Issue summary: View changes

Updated issue summary.

chx’s picture

Title: Normalize how case sensitivity is handled across database engines » Non-MYSQL engines sort binary FALSE case sensitively
mikl’s picture

Title: Non-MYSQL engines sort binary FALSE case sensitively » Normalize how case sensitivity is handled across database engines

As someone who runs Drupal on PostgreSQL routinely, I see this as a minor issue (I've never had complaints). If it can be worked around by requiring newer versions of PostgreSQL, fine by me, but requiring you to install plugins for PostgreSQL would be a major headache for sysadmins, making the cure worse than the disease, IMO.

chx’s picture

Install plugins no, it's one CREATE EXTENSION command on 9.1 and later.

mikl’s picture

Yeah, that should not be a problem if we use the CREATE EXTENSION IF NOT EXISTS variant. CREATE EXTENSION requires superuser access to the database cluster, so for security, you should not have Drupal run it, but rather run it with the a superuser account before installing Drupal.

mikl’s picture

Issue summary: View changes

Updated issue summary.

bzrudi71’s picture

chx’s picture

Issue tags: +sqlite

This means we need to add per driver test exclusions since the test that lead @bzrudi71 here can not pass on SQLite.

amateescu’s picture

Note that I've implemented a fix for the SQLite driver in #2454733: Add a user-space case-insensitive collation to the SQLite driver.

daffie’s picture

Issue summary: View changes

Both MySQL and SQLite now support case sensitive queries. PostgreSQL can support it with the citext module. If we require the citext module for PostgreSQL all three supported databases support case sensitive queries. I am for the requirement of the citext module. We can add it in this issue or create a new issue for it.

bzrudi71’s picture

Given that this will/should fix two remaining test fails and make PostgreSQL behave as any other DB we should at least try to create proof-of-concept patch and see if that works as expected. If it works and we decide to go for it, this will require changes to the Installer and Documentation and also patches for the docker containers (not to forget ;-)

bzrudi71’s picture

Okay, I gave that a very quick test. Enabled CITEXT and matched all varchar and text types to citext in Schema->getFieldTypeMap(). Install works fine and the types changed in database (USER-DEFINED):

d8=# select column_name, data_type, character_maximum_length
d8-# from INFORMATION_SCHEMA.COLUMNS where table_name = 'node__body';
 column_name  |  data_type   | character_maximum_length 
--------------+--------------+--------------------------
 bundle       | USER-DEFINED |                         
 deleted      | smallint     |                         
 entity_id    | bigint       |                         
 revision_id  | bigint       |                         
 langcode     | USER-DEFINED |                         
 delta        | bigint       |                         
 body_value   | USER-DEFINED |                         
 body_summary | USER-DEFINED |                         
 body_format  | USER-DEFINED |                         
(9 rows)

d8=#

And yes, that makes taxonomy TermTest pass now. But it doesn't fix the views GlossaryTest. A quick run of the database test group shows a new exception in CaseSensitivityTest (seems easy to fix btw). I think a full test run will show even more new fails and exceptions, on the other hand we could cleanup the pg-driver itself by removing some quirks like LIKE->ILIKE rewrites and so on.

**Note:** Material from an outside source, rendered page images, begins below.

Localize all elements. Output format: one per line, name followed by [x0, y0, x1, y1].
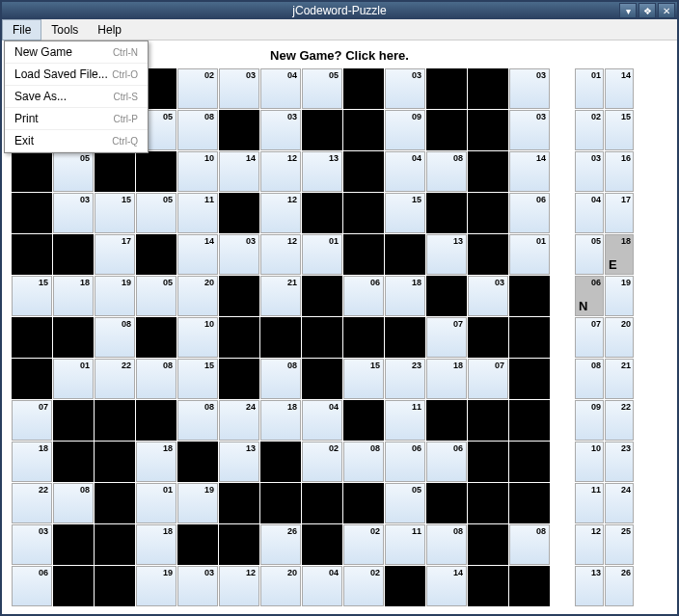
code-cell[interactable]: 20 [605, 317, 634, 358]
grid-cell[interactable]: 11 [385, 400, 425, 441]
grid-cell[interactable]: 15 [385, 193, 425, 233]
code-cell[interactable]: 10 [575, 442, 604, 482]
grid-cell[interactable]: 02 [343, 524, 384, 565]
grid-cell[interactable]: 01 [302, 234, 342, 275]
grid-cell[interactable]: 08 [426, 524, 467, 565]
grid-cell[interactable]: 13 [219, 442, 259, 482]
grid-cell[interactable]: 12 [260, 193, 301, 233]
grid-cell[interactable]: 12 [260, 234, 301, 275]
grid-cell[interactable]: 01 [53, 359, 94, 399]
grid-cell[interactable]: 19 [177, 483, 218, 523]
code-cell[interactable]: 12 [575, 524, 604, 565]
grid-cell[interactable]: 03 [509, 110, 550, 150]
grid-cell[interactable]: 05 [385, 483, 425, 523]
grid-cell[interactable]: 08 [177, 110, 218, 150]
code-cell[interactable]: 18E [605, 234, 634, 275]
code-cell[interactable]: 14 [605, 68, 634, 109]
grid-cell[interactable]: 04 [385, 151, 425, 192]
grid-cell[interactable]: 17 [95, 234, 135, 275]
code-cell[interactable]: 22 [605, 400, 634, 441]
code-cell[interactable]: 24 [605, 483, 634, 523]
grid-cell[interactable]: 10 [177, 317, 218, 358]
grid-cell[interactable]: 26 [260, 524, 301, 565]
code-cell[interactable]: 26 [605, 566, 634, 606]
grid-cell[interactable]: 03 [260, 110, 301, 150]
grid-cell[interactable]: 22 [12, 483, 52, 523]
grid-cell[interactable]: 09 [385, 110, 425, 150]
grid-cell[interactable]: 24 [219, 400, 259, 441]
grid-cell[interactable]: 08 [426, 151, 467, 192]
code-cell[interactable]: 01 [575, 68, 604, 109]
grid-cell[interactable]: 13 [426, 234, 467, 275]
grid-cell[interactable]: 03 [219, 234, 259, 275]
grid-cell[interactable]: 14 [426, 566, 467, 606]
grid-cell[interactable]: 05 [136, 193, 177, 233]
grid-cell[interactable]: 11 [385, 524, 425, 565]
grid-cell[interactable]: 12 [260, 151, 301, 192]
grid-cell[interactable]: 02 [177, 68, 218, 109]
grid-cell[interactable]: 08 [260, 359, 301, 399]
grid-cell[interactable]: 08 [177, 400, 218, 441]
grid-cell[interactable]: 06 [12, 566, 52, 606]
code-cell[interactable]: 07 [575, 317, 604, 358]
grid-cell[interactable]: 21 [260, 276, 301, 316]
grid-cell[interactable]: 08 [343, 442, 384, 482]
grid-cell[interactable]: 15 [12, 276, 52, 316]
grid-cell[interactable]: 23 [385, 359, 425, 399]
grid-cell[interactable]: 08 [136, 359, 177, 399]
grid-cell[interactable]: 08 [509, 524, 550, 565]
code-cell[interactable]: 15 [605, 110, 634, 150]
grid-cell[interactable]: 04 [302, 566, 342, 606]
menu-print[interactable]: Print Ctrl-P [5, 108, 148, 130]
grid-cell[interactable]: 01 [509, 234, 550, 275]
menu-new-game[interactable]: New Game Ctrl-N [5, 41, 148, 64]
code-cell[interactable]: 21 [605, 359, 634, 399]
grid-cell[interactable]: 14 [219, 151, 259, 192]
grid-cell[interactable]: 07 [12, 400, 52, 441]
grid-cell[interactable]: 10 [177, 151, 218, 192]
grid-cell[interactable]: 03 [468, 276, 508, 316]
grid-cell[interactable]: 18 [136, 524, 177, 565]
grid-cell[interactable]: 14 [177, 234, 218, 275]
grid-cell[interactable]: 04 [260, 68, 301, 109]
menu-save-as[interactable]: Save As... Ctrl-S [5, 86, 148, 108]
close-icon[interactable]: ✕ [658, 3, 675, 18]
menu-file[interactable]: File [2, 19, 41, 40]
grid-cell[interactable]: 19 [136, 566, 177, 606]
minimize-icon[interactable]: ▾ [619, 3, 637, 18]
grid-cell[interactable]: 06 [385, 442, 425, 482]
code-cell[interactable]: 23 [605, 442, 634, 482]
menu-exit[interactable]: Exit Ctrl-Q [5, 130, 148, 152]
grid-cell[interactable]: 05 [302, 68, 342, 109]
grid-cell[interactable]: 15 [343, 359, 384, 399]
grid-cell[interactable]: 18 [136, 442, 177, 482]
maximize-icon[interactable]: ❖ [638, 3, 656, 18]
grid-cell[interactable]: 08 [53, 483, 94, 523]
grid-cell[interactable]: 03 [509, 68, 550, 109]
grid-cell[interactable]: 15 [95, 193, 135, 233]
grid-cell[interactable]: 18 [12, 442, 52, 482]
grid-cell[interactable]: 06 [509, 193, 550, 233]
grid-cell[interactable]: 03 [385, 68, 425, 109]
grid-cell[interactable]: 22 [95, 359, 135, 399]
code-cell[interactable]: 08 [575, 359, 604, 399]
code-cell[interactable]: 09 [575, 400, 604, 441]
grid-cell[interactable]: 05 [53, 151, 94, 192]
grid-cell[interactable]: 04 [302, 400, 342, 441]
grid-cell[interactable]: 06 [426, 442, 467, 482]
code-cell[interactable]: 19 [605, 276, 634, 316]
grid-cell[interactable]: 18 [260, 400, 301, 441]
grid-cell[interactable]: 08 [95, 317, 135, 358]
grid-cell[interactable]: 19 [95, 276, 135, 316]
grid-cell[interactable]: 18 [53, 276, 94, 316]
code-cell[interactable]: 03 [575, 151, 604, 192]
grid-cell[interactable]: 07 [426, 317, 467, 358]
grid-cell[interactable]: 06 [343, 276, 384, 316]
grid-cell[interactable]: 02 [302, 442, 342, 482]
code-cell[interactable]: 04 [575, 193, 604, 233]
grid-cell[interactable]: 18 [385, 276, 425, 316]
code-cell[interactable]: 05 [575, 234, 604, 275]
code-cell[interactable]: 16 [605, 151, 634, 192]
grid-cell[interactable]: 02 [343, 566, 384, 606]
grid-cell[interactable]: 03 [177, 566, 218, 606]
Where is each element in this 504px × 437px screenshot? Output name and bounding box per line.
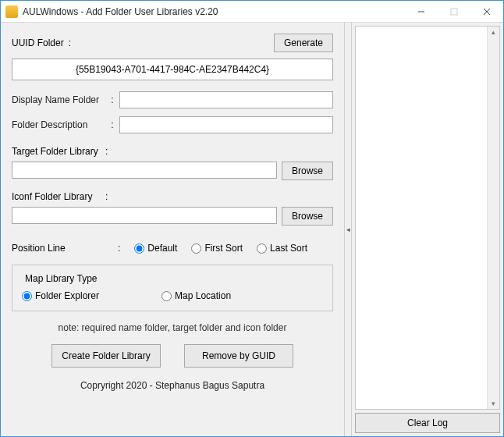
colon: : xyxy=(105,191,108,202)
target-browse-button[interactable]: Browse xyxy=(282,162,333,180)
description-input[interactable] xyxy=(119,116,333,133)
icon-lib-input[interactable] xyxy=(12,207,277,224)
position-default[interactable]: Default xyxy=(134,243,177,254)
uuid-value: {55B19043-A701-4417-984C-AE2347B442C4} xyxy=(76,64,269,75)
log-box: ▴ ▾ xyxy=(355,26,500,410)
map-location-radio[interactable] xyxy=(161,291,172,301)
main-panel: UUID Folder : Generate {55B19043-A701-44… xyxy=(1,23,344,436)
target-lib-label: Target Folder Library xyxy=(12,146,105,157)
close-button[interactable] xyxy=(470,1,503,23)
remove-button[interactable]: Remove by GUID xyxy=(184,344,293,368)
note-text: note: required name folder, target folde… xyxy=(12,322,333,333)
map-lib-fieldset: Map Library Type Folder Explorer Map Loc… xyxy=(12,265,333,311)
position-last[interactable]: Last Sort xyxy=(257,243,307,254)
icon-browse-button[interactable]: Browse xyxy=(282,207,333,226)
uuid-value-box: {55B19043-A701-4417-984C-AE2347B442C4} xyxy=(12,59,333,80)
colon: : xyxy=(105,146,108,157)
position-default-radio[interactable] xyxy=(134,243,144,254)
target-lib-input[interactable] xyxy=(12,162,277,179)
colon: : xyxy=(69,37,71,48)
map-location[interactable]: Map Location xyxy=(161,290,231,301)
title-bar: AULWindows - Add Folder User Libraries v… xyxy=(1,1,503,23)
position-last-radio[interactable] xyxy=(257,243,267,254)
icon-lib-label: Iconf Folder Library xyxy=(12,191,105,202)
map-folder-explorer-radio[interactable] xyxy=(22,291,32,301)
chevron-left-icon: ◂ xyxy=(346,226,350,233)
display-name-label: Display Name Folder xyxy=(12,94,105,105)
uuid-label: UUID Folder xyxy=(12,37,64,48)
create-button[interactable]: Create Folder Library xyxy=(51,344,161,368)
position-first-radio[interactable] xyxy=(191,243,201,254)
map-folder-explorer[interactable]: Folder Explorer xyxy=(22,290,99,301)
splitter[interactable]: ◂ xyxy=(344,23,352,436)
scroll-up-icon: ▴ xyxy=(492,28,495,36)
app-icon xyxy=(5,5,18,18)
display-name-input[interactable] xyxy=(119,91,333,108)
description-label: Folder Description xyxy=(12,119,105,130)
position-line-label: Position Line xyxy=(12,243,104,254)
svg-rect-1 xyxy=(451,9,457,15)
generate-button[interactable]: Generate xyxy=(274,34,333,52)
maximize-button xyxy=(438,1,470,23)
log-scrollbar[interactable]: ▴ ▾ xyxy=(487,27,499,409)
copyright-text: Copryright 2020 - Stephanus Bagus Saputr… xyxy=(12,380,333,391)
colon: : xyxy=(118,243,120,254)
window-title: AULWindows - Add Folder User Libraries v… xyxy=(23,6,405,17)
minimize-button[interactable] xyxy=(405,1,438,23)
scroll-down-icon: ▾ xyxy=(492,400,495,407)
map-lib-legend: Map Library Type xyxy=(22,273,101,284)
log-panel: ▴ ▾ Clear Log xyxy=(352,23,503,436)
colon: : xyxy=(105,94,119,105)
position-first[interactable]: First Sort xyxy=(191,243,243,254)
colon: : xyxy=(105,119,119,130)
clear-log-button[interactable]: Clear Log xyxy=(355,413,500,433)
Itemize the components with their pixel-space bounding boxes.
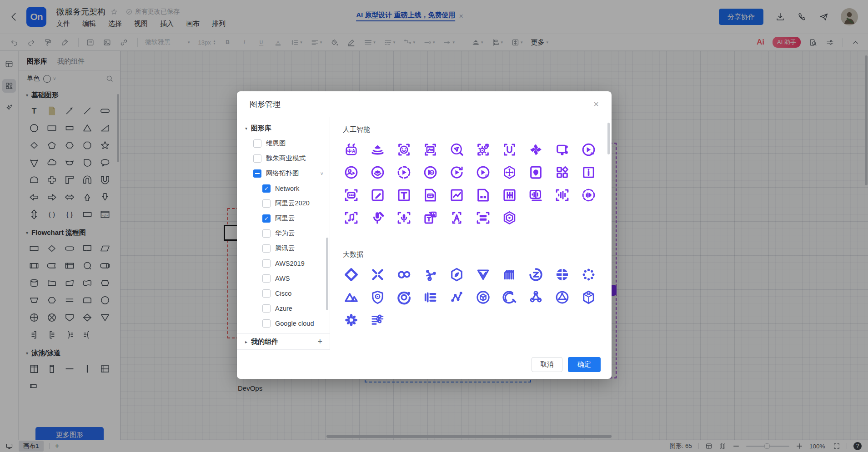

Anyway, this needs a complete bot run to expose possible new fails and my local environment is ways to slow to do so ;-)
Someone going to mod docker to get a full run :-)

bzrudi71’s picture

No one? ;-)
Don't worry, I just did a complete docker run with enabled citext. As expected we have around a hand full of new fails and exceptions, especially (and as expected) in the entity tests. Anyway, this will make PostgreSQL more compatible and prevent from new fails and exceptions in the future. Let's do it:

#2464481: PostgreSQL: deal with case insensitivity

Version: 8.0.x-dev » 8.1.x-dev

Drupal 8.0.6 was released on April 6 and is the final bugfix release for the Drupal 8.0.x series. Drupal 8.0.x will not receive any further development aside from security fixes. Drupal 8.1.0-rc1 is now available and sites should prepare to update to 8.1.0.

Bug reports should be targeted against the 8.1.x-dev branch from now on, and new development or disruptive changes should be targeted against the 8.2.x-dev branch. For more information see the Drupal 8 minor version schedule and the Allowed changes during the Drupal 8 release cycle.

Version: 8.1.x-dev » 8.2.x-dev

Drupal 8.1.9 was released on September 7 and is the final bugfix release for the Drupal 8.1.x series. Drupal 8.1.x will not receive any further development aside from security fixes. Drupal 8.2.0-rc1 is now available and sites should prepare to upgrade to 8.2.0.

Bug reports should be targeted against the 8.2.x-dev branch from now on, and new development or disruptive changes should be targeted against the 8.3.x-dev branch. For more information see the Drupal 8 minor version schedule and the Allowed changes during the Drupal 8 release cycle.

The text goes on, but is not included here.